Materials and Methods

 

Flowers of different plants, cavity slides, sucrose, boric acid, distilled water, beaker, micro-scopes etc were collected.

 

A nutrient solution was prepared by dissolving 1 gm of sucrose in 100 ml distilled water. Five clean cavity slides were taken and a few drops of nutrient solution was put in the cavity of each slides. In this nutrient solution the pollen grains from different flowers were dusted. Similarly another nutrient medium was prepared by dissolving 1 gm of boric acid in 100ml of distilled water and the experiment was repeated with the pollen grains of flowers of different plants.

 

Observation and Results

 

Observe each slide containing sucrose solution one by one under five different microscopes after 5 minutes and after one minute each. Similarly observe each slide containing boric acid solution one by one under five different microscopes. Record the observations in the tabular column given below.

 

Rates of pollen germination of different species of plants in sucrose solution


Rates of pollen germination of different species of plants in boric acid solution


Discussions and Conclusions

 

The viable pollen grains germinate in both the nutrient solutions.
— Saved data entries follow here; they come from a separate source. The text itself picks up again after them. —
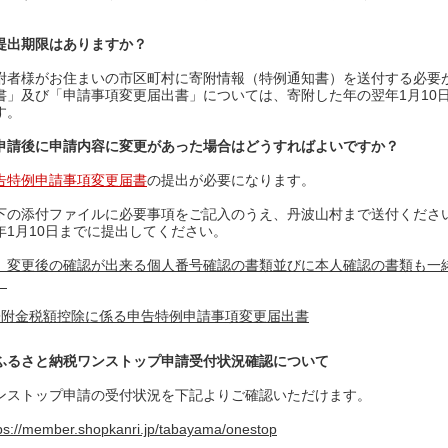
提出期限はありますか？
附者様がお住まいの市区町村に寄附情報（特例通知書）を送付する必要
書」及び「申請事項変更届出書」については、寄附した年の翌年1月10
す。
申請後に申請内容に変更があった場合はどうすればよいですか？
告特例申請事項変更届書
の提出が必要になります。
下の添付ファイルに必要事項をご記入のうえ、丹波山村まで送付くださ
年1月10日までに提出してください。
、変更後の確認が出来る個人番号確認の書類並びに本人確認の書類も一
。
寄附金税額控除に係る申告特例申請事項変更届出書
ふるさと納税ワンストップ申請受付状況確認について
ンストップ申請の受付状況を下記よりご確認いただけます。
ps://member.shopkanri.jp/tabayama/onestop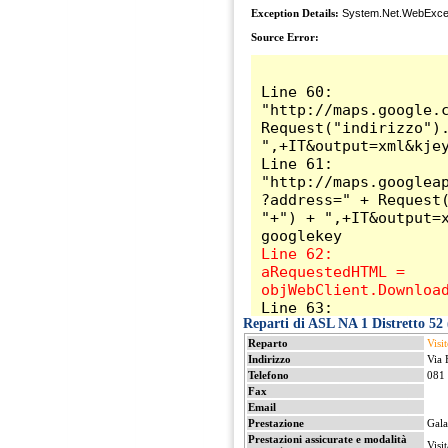
Reparti di ASL NA 1 Distretto 52 (
Reparto
Visit
Indirizzo
Via 
Telefono
081
Fax
Email
Prestazione
Gala
Prestazioni assicurate e modalità
Visi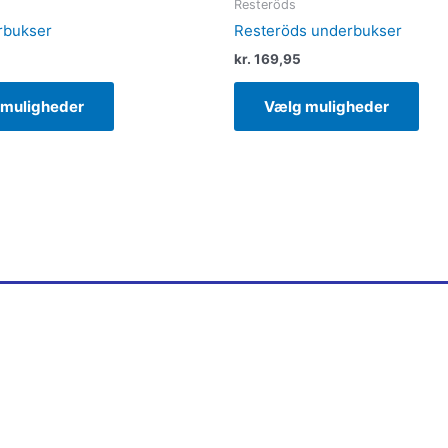
Resteröds
rbukser
Resteröds underbukser
kr.
169,95
 muligheder
Vælg muligheder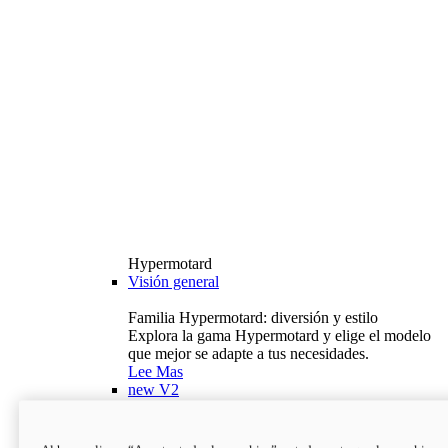
Hypermotard
Visión general
Familia Hypermotard: diversión y estilo
Explora la gama Hypermotard y elige el modelo
que mejor se adapte a tus necesidades.
Lee Mas
new
V2
Hypermotard V2
120,4 hp
Potencia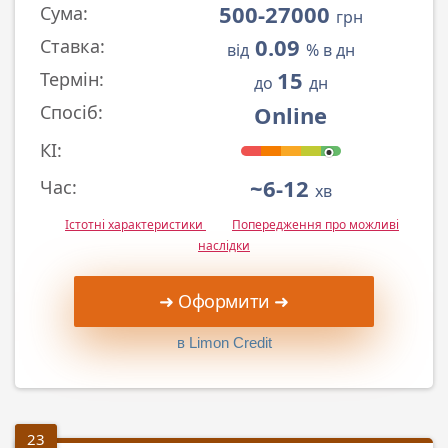
500-27000
Сума:
грн
0.09
Ставка:
від
% в дн
15
Термін:
до
дн
Online
Спосіб:
КІ:
~6-12
Час:
хв
Істотні характеристики
Попередження про можливі
наслідки
➜ Оформити ➜
в Limon Credit
23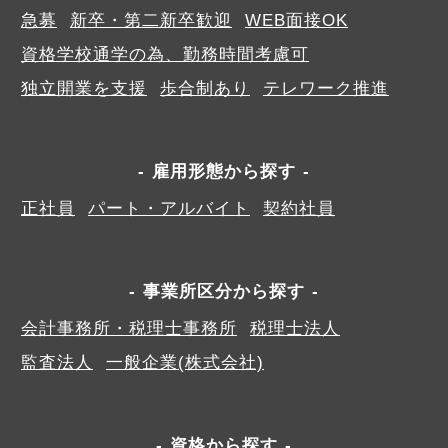
急募
新卒・第二新卒歓迎
WEB面接OK
資格学校通学の為、勤務時間考慮可
独立開業を支援
歩合制あり
テレワーク推進
雇用形態から探す
正社員
パート・アルバイト
契約社員
事業所区分から探す
会計事務所・税理士事務所
税理士法人
監査法人
一般企業(株式会社)
資格から探す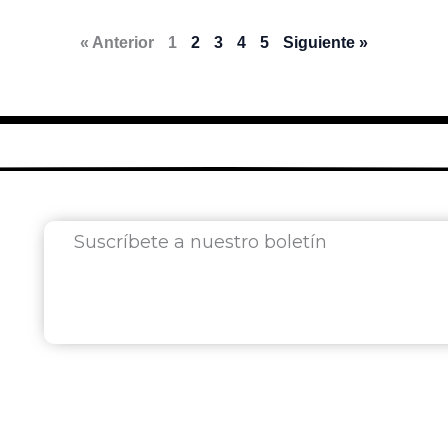
« Anterior
1
2
3
4
5
Siguiente »
Suscríbete a nuestro boletín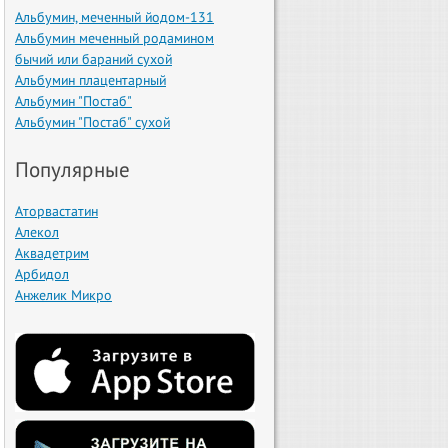
Альбумин, меченный йодом-131
Альбумин меченный родамином
бычий или бараний сухой
Альбумин плацентарный
Альбумин "Постаб"
Альбумин "Постаб" сухой
Популярные
Аторвастатин
Алекол
Аквадетрим
Арбидол
Анжелик Микро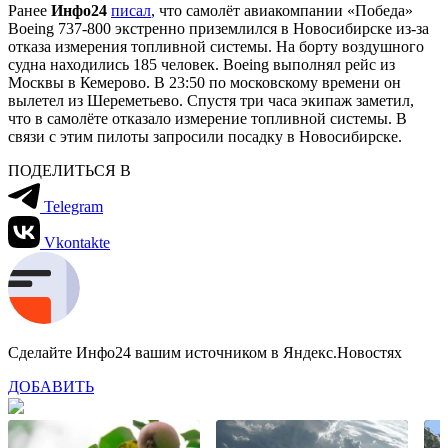
Ранее
Инфо24
писал
, что самолёт авиакомпании «Победа»
Boeing 737-800 экстренно приземлился в Новосибирске из-за
отказа измерения топливной системы. На борту воздушного
судна находились 185 человек. Boeing выполнял рейс из
Москвы в Кемерово. В 23:50 по московскому времени он
вылетел из Шереметьево. Спустя три часа экипаж заметил,
что в самолёте отказало измерение топливной системы. В
связи с этим пилоты запросили посадку в Новосибирске.
ПОДЕЛИТЬСЯ В
Telegram
Vkontakte
Сделайте Инфо24 вашим источником в Яндекс.Новостях
ДОБАВИТЬ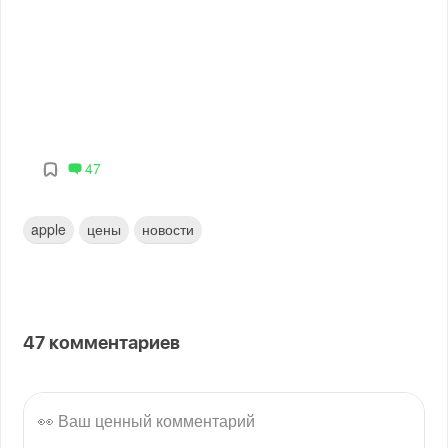
47
apple
цены
новости
47
комментариев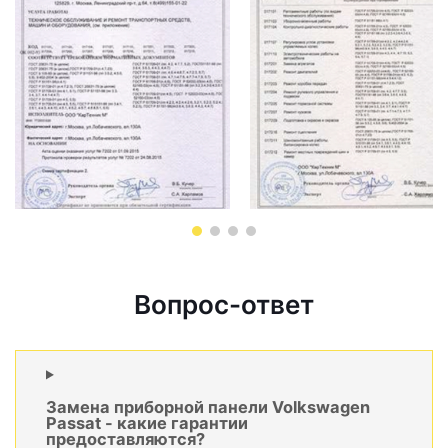
Вопрос-ответ
Замена приборной панели Volkswagen
Passat - какие гарантии
предоставляются?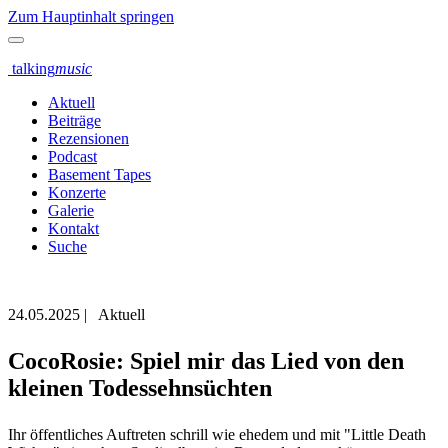
Zum Hauptinhalt springen
talking
music
Aktuell
Beiträge
Rezensionen
Podcast
Basement Tapes
Konzerte
Galerie
Kontakt
Suche
24.05.2025
|
Aktuell
CocoRosie: Spiel mir das Lied von den
kleinen Todessehnsüchten
Ihr öffentliches Auftreten schrill wie ehedem und mit "Little Death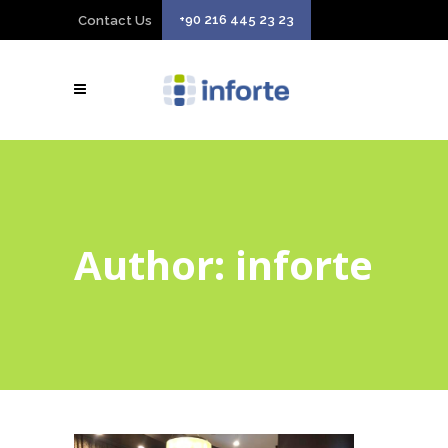
+90 216 445 23 23
Contact Us
Author: inforte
But the germination percentage varies in boric acid solution and sucrose solution. This also depends upon the species variation and time factor.

 

References

 

Give a list of books and other reading materials you have referred for the present project work.

 

Viva Questions and Answers

 

1. What are viable pollen grains?


The pollen grains which are able to germinate and produce male gametes are called viable pollen grains.

 

2. Why a nutrient solution is required for pollen germination?


Because nutrients are essential for the growth of pollen tube.

 

3. Where do pollen grains germinate?


Pollen grains germinate on the stigma.